Ella se movió a su lado y él sintió su sonrisa. Aquí, en un reino más allá de la comprensión humana pero que era ahora el suyo, eligió adoptar la forma de una mujer de cabellos pálidos, cara solemne y ojos ambarinos, en la que solamente la resplandeciente ropa del Caos que envolvía su cuerpo delgado desmentía la ilusión de humanidad. Eligió aquella imagen porque sabía que a él le gustaba; él se volvió hacia ella y adoptó una forma que completaba la suya: cabellos negros en contraste con los de oro blanco, ojos verdes que la miraban afectuosamente al atraerla hacia sí y estrecharla con fuerza.
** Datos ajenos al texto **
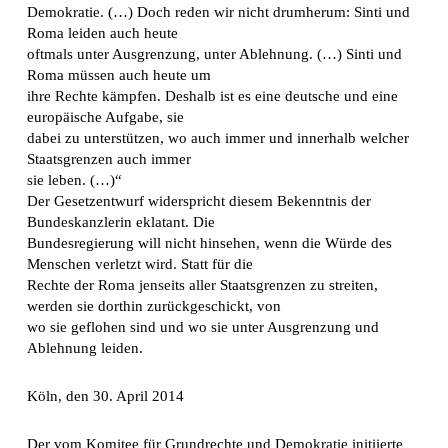
Demokratie. (…) Doch reden wir nicht drumherum: Sinti und
Roma leiden auch heute
oftmals unter Ausgrenzung, unter Ablehnung. (…) Sinti und
Roma müssen auch heute um
ihre Rechte kämpfen. Deshalb ist es eine deutsche und eine
europäische Aufgabe, sie
dabei zu unterstützen, wo auch immer und innerhalb welcher
Staatsgrenzen auch immer
sie leben. (…)“
Der Gesetzentwurf widerspricht diesem Bekenntnis der
Bundeskanzlerin eklatant. Die
Bundesregierung will nicht hinsehen, wenn die Würde des
Menschen verletzt wird. Statt für die
Rechte der Roma jenseits aller Staatsgrenzen zu streiten,
werden sie dorthin zurückgeschickt, von
wo sie geflohen sind und wo sie unter Ausgrenzung und
Ablehnung leiden.
Köln, den 30. April 2014
Der vom Komitee für Grundrechte und Demokratie initiierte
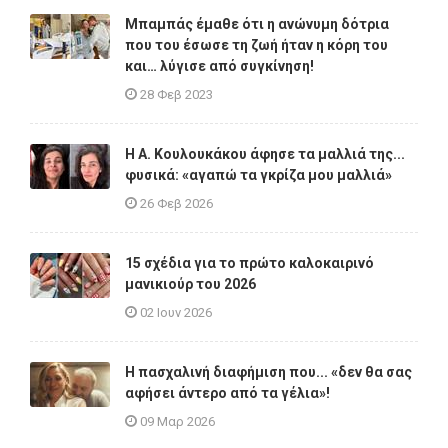
Μπαμπάς έμαθε ότι η ανώνυμη δότρια
που του έσωσε τη ζωή ήταν η κόρη του
και… λύγισε από συγκίνηση!
28 Φεβ 2023
Η A. Κουλουκάκου άφησε τα μαλλιά της...
φυσικά: «αγαπώ τα γκρίζα μου μαλλιά»
26 Φεβ 2026
15 σχέδια για το πρώτο καλοκαιρινό
μανικιούρ του 2026
02 Ιουν 2026
Η πασχαλινή διαφήμιση που... «δεν θα σας
αφήσει άντερο από τα γέλια»!
09 Μαρ 2026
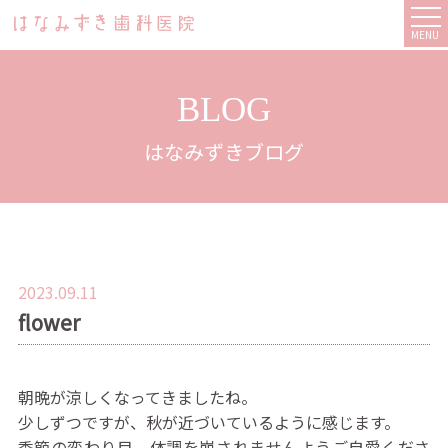
MENU
BLOG
はなみずきブログ
2023.09.11
flower
朝晩が涼しくなってきましたね。
少しずつですが、秋が近づいているように感じます。
季節の変わり目、体調を崩されませんようご自愛くださ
En algún lugar lejano, una voz entonó una horrible armonía; él frunció el entrecejo, y el sonido se transformó en una nota pura y trémula que le recordó, agradablemente, las criaturas marinas de pelaje abigarrado que había conocido antaño y que habían servido bien al Caos.
El sol rojo de sangre se estaba hundiendo en el mar mucho más allá de la mole del Castillo, y él sintió en sus venas los primeros anuncios del Warp que se acercaba. La tormenta era su sangre, su nervio; hizo un ligero esfuerzo de voluntad y sintió que la fuerza crecía, aullando y arrastrándose sobre el mar en dirección a la tierra. Y al acercarse furioso al Castillo, vio, como había visto antes, una figura solitaria en una ventana alta que se abría al norte que se estaba oscureciendo. Un hombre que, antaño, fue su amigo.